(Transcribed page contents)
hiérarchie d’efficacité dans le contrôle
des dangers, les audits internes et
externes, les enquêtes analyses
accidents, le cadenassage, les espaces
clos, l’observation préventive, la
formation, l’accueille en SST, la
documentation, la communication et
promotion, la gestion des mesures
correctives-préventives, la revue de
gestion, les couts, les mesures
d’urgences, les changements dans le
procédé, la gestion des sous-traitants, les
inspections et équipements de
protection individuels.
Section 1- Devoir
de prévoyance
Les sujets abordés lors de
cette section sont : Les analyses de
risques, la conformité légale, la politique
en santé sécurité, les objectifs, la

▶ _Required work_
All lines from the one containing "accidents, le cadenassage, les espaces" to the end of the records are to be duplicated exactly, and no other lines are to be given.

▶ _Output of the task_
accidents, le cadenassage, les espaces
clos, l’observation préventive, la
formation, l’accueille en SST, la
documentation, la communication et
promotion, la gestion des mesures
correctives-préventives, la revue de
gestion, les couts, les mesures
d’urgences, les changements dans le
procédé, la gestion des sous-traitants, les
inspections et équipements de
protection individuels.
Section 1- Devoir
de prévoyance
Les sujets abordés lors de
cette section sont : Les analyses de
risques, la conformité légale, la politique
en santé sécurité, les objectifs, la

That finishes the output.